:: Try it ::
Retype, word for word, each line between the lines holding "Street, Southbank VIC 3006" and "A$140+ million.", inclusive, and leave the rest of the data alone.

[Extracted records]

Start of Block

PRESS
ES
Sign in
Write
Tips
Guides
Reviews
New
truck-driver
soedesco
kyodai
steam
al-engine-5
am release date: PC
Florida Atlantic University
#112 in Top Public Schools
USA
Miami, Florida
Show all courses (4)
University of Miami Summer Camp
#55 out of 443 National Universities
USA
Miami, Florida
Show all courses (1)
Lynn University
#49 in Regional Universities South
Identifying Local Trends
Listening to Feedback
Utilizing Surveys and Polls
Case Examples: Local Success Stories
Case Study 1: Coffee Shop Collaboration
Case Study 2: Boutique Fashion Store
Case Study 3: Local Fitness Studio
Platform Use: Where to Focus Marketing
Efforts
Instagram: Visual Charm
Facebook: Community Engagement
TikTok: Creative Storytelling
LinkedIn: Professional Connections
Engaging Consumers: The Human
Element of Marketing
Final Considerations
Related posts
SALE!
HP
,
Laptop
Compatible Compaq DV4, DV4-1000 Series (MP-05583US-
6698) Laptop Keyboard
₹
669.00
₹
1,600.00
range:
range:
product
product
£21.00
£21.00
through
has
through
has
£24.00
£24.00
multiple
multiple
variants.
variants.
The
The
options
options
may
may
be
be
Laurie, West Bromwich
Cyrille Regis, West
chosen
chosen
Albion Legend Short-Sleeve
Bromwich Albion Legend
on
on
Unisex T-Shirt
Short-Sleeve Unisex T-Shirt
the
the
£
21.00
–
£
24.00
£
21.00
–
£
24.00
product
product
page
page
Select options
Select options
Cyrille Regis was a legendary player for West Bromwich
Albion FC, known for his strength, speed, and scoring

End of Block
Start of Block

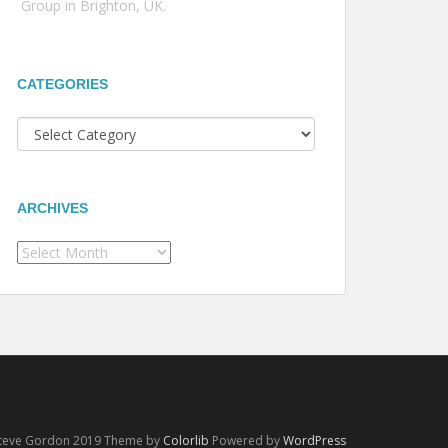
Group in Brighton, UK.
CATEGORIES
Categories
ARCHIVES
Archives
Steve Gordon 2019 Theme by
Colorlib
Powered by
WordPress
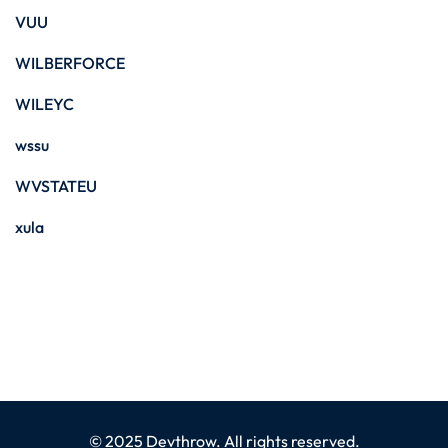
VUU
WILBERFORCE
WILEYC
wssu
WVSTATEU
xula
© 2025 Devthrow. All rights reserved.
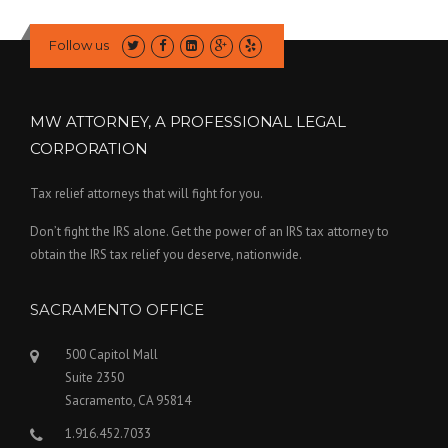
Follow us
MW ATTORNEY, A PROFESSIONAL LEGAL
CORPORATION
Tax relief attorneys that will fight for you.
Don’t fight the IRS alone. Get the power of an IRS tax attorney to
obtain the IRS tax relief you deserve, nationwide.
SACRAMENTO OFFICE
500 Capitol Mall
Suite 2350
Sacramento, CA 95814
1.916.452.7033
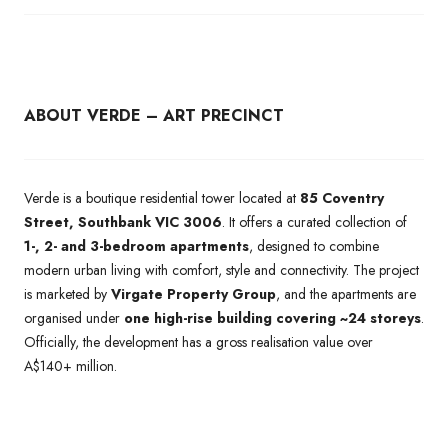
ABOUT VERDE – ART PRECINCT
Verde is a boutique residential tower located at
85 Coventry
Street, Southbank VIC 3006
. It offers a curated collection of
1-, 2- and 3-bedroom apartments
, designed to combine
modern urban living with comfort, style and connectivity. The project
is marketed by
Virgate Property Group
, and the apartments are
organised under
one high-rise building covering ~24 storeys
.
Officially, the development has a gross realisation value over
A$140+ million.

End of Block

:: Response ::
Street, Southbank VIC 3006
. It offers a curated collection of
1-, 2- and 3-bedroom apartments
, designed to combine
modern urban living with comfort, style and connectivity. The project
is marketed by
Virgate Property Group
, and the apartments are
organised under
one high-rise building covering ~24 storeys
.
Officially, the development has a gross realisation value over
A$140+ million.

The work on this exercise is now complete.